Kemudian barisan Khawarij yang melarikan diri membuat fitnah dimana-mana dan berusaha membangun
kekuatan kembali untuk memberontak dan memporak-porandakan jama’ah kaum Muslimin dan mereka
terus mendendam kepada khalifah kaum Muslimin. Ada tiga orang Khawarij yang berencana membunuh
khalifah ‘Ali bin Abi Thalib, Mu’awiyah bin Abi Sufyan dan ‘Amr bin al-‘Ash Radhiyallahu anhum.
Kemudian ‘Abdurrahman bin ‘Amr yang terkenal dengan ‘Abdurrahman bin Muljam al-Himyari al-Kindi
(seseorang dari kaum Khawarij) membunuh ‘Ali bin Abi Thalib ketika shalat Shubuh. Amirul Mukminin
‘Ali bin Abi Thalib Radhiyallahu anhu wafat di bulan Ramadhan tahun 40 H (661 M).

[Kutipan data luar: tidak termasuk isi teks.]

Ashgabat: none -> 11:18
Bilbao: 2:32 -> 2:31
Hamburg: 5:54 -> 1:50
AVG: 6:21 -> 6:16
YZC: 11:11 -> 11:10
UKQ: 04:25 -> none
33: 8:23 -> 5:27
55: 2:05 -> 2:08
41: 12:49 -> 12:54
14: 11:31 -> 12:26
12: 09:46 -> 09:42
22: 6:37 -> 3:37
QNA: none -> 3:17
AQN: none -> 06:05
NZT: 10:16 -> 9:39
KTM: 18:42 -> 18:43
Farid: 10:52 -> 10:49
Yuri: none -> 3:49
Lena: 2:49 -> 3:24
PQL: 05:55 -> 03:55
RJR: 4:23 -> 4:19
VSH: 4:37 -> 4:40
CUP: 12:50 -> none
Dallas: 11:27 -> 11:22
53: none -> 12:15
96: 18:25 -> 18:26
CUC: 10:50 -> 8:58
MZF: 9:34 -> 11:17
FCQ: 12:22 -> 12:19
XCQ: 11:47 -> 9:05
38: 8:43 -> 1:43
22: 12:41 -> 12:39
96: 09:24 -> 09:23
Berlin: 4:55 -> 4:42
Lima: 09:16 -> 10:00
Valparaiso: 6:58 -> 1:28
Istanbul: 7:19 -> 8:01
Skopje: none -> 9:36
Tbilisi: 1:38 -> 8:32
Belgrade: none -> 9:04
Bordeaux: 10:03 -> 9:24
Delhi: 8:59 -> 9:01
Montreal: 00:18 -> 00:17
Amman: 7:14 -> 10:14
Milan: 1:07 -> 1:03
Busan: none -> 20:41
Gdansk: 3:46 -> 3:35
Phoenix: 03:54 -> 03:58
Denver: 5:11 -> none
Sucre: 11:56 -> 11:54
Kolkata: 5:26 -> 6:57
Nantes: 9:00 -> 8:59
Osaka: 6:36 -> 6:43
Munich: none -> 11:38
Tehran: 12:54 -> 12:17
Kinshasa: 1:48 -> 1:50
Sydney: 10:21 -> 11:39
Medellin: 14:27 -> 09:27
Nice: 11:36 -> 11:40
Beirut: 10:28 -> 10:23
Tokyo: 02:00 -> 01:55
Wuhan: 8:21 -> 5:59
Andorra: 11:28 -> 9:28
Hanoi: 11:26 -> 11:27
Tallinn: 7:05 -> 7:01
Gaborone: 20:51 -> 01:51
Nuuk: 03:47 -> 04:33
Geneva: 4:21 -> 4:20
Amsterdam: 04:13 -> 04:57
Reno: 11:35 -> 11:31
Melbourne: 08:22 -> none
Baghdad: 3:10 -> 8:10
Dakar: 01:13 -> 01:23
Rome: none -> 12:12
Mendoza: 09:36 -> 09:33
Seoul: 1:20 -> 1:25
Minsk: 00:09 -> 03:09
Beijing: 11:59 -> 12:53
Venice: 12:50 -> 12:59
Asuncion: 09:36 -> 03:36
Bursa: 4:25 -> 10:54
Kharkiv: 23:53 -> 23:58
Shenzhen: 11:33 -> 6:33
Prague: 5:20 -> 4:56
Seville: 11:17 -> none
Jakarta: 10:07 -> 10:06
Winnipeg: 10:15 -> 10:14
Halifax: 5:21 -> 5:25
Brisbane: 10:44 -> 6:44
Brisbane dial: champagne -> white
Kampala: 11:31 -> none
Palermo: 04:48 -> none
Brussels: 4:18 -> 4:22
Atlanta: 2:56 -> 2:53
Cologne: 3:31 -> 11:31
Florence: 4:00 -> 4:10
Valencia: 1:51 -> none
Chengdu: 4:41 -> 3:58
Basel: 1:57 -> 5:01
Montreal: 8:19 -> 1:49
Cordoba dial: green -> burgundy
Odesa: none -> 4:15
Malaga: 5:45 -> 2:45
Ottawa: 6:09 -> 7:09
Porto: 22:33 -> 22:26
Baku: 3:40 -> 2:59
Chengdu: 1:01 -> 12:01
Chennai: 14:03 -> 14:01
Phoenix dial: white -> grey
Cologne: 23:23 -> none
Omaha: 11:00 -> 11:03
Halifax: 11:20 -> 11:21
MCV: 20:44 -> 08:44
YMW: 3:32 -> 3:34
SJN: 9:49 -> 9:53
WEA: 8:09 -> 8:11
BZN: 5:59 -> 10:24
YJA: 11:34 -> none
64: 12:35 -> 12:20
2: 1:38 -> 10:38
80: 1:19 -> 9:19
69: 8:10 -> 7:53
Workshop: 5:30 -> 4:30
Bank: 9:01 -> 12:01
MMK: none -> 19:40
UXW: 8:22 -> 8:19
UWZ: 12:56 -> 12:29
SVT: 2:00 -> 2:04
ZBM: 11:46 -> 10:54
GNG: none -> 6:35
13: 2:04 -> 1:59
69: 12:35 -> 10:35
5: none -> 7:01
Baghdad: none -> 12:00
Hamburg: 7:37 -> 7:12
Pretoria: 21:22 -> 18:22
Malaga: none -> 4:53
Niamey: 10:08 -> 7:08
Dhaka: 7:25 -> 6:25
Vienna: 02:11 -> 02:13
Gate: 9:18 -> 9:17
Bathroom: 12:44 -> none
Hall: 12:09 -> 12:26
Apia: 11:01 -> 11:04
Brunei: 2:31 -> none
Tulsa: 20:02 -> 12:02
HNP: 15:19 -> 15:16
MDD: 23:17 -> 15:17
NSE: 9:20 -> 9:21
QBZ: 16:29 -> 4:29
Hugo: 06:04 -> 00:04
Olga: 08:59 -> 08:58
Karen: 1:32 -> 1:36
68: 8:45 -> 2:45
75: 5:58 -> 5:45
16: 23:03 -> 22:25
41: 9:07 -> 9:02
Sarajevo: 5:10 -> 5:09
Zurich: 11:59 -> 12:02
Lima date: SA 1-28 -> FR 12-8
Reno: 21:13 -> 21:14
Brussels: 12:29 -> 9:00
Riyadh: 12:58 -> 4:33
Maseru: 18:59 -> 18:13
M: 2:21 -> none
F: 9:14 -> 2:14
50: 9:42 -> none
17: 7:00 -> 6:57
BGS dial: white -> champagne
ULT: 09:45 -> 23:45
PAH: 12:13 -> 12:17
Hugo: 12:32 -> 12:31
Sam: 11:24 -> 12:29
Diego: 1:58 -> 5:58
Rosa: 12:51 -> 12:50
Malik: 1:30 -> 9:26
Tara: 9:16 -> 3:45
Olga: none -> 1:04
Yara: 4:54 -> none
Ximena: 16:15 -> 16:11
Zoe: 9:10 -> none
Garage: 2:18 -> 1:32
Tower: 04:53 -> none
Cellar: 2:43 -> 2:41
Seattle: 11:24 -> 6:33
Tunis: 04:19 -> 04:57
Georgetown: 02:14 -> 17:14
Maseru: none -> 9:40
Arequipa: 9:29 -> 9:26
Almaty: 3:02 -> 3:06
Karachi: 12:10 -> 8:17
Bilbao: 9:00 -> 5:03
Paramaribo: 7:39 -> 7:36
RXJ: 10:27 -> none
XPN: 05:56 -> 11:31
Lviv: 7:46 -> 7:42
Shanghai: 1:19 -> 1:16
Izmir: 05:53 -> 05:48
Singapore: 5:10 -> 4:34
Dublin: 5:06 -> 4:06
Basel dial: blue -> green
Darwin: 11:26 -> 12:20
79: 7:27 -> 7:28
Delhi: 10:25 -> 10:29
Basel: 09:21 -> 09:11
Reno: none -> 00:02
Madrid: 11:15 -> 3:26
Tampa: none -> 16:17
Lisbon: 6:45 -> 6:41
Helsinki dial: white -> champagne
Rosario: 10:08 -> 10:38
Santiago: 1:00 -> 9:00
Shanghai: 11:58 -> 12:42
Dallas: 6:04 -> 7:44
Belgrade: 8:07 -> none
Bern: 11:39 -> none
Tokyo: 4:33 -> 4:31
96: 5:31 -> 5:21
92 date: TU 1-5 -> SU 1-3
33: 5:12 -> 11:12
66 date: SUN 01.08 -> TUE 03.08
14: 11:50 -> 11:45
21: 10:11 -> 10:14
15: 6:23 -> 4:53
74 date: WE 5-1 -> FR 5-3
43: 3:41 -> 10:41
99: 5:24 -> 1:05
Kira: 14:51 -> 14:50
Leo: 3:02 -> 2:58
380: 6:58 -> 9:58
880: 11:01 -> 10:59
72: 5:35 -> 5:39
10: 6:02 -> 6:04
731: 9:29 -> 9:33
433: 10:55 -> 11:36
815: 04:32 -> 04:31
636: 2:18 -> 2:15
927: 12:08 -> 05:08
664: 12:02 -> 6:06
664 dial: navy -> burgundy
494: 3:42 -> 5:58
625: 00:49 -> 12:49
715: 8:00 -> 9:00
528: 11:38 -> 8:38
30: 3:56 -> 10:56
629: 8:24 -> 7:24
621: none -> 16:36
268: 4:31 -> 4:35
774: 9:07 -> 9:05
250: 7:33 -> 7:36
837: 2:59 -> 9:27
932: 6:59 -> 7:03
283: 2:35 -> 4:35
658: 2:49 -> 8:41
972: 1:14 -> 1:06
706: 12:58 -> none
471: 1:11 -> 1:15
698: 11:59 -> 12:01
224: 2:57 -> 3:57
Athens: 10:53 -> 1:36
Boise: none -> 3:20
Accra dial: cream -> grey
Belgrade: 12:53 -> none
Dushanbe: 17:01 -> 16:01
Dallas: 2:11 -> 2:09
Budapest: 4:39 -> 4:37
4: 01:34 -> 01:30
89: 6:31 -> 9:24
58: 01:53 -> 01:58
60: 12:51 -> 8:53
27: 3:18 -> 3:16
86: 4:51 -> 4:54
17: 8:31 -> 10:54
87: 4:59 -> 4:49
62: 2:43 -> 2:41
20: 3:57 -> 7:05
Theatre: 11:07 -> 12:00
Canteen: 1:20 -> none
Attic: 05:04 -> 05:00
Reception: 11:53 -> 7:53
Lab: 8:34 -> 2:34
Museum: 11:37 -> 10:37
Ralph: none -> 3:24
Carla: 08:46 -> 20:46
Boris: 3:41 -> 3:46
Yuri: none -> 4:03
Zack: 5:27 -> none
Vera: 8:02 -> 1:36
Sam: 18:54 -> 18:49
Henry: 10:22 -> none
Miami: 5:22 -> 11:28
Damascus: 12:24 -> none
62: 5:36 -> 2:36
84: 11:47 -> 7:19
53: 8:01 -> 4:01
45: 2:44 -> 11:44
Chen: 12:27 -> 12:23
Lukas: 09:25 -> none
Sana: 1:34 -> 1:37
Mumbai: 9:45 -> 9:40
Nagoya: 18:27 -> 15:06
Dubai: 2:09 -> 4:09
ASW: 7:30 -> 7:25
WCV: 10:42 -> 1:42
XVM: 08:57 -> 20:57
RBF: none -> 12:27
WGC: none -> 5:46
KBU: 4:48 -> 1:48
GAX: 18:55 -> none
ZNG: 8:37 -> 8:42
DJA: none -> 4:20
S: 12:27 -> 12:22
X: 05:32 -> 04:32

Setiap pemberontakan melawan pemerintah, membuat kerusakan, mengganggu stabilitas keamanan,
menakut-nakuti dan mengadakan teror bagi kaum Muslimin, maka umumnya pelakunya orang kafir, atau
munafik atau Khawarij. Karena sesungguhnya Islam tidak pernah mengajarkan untuk membuat
kerusakan, sebaliknya Islam mengajak kepada kedamaian dan keamanan.[1]
BAB III
PENUTUP
Demikianlah yang dapat kami sampaikan mengenai materi yang menjadi bahasan dalam makalah ini,
tentunya banyak kekurangan dan kelemahan kerena terbatasnya pengetahuan kurangnya rujukan atau
referensi yang kami peroleh hubungannya dengan makalah ini Penulis banyak berharap kepada para
pembaca yang budiman memberikan kritik saran yang membangun kepada kami demi sempurnanya
makalah ini. Semoga makalah ini dapat bermanfaat bagi penulis para pembaca khusus pada penulis.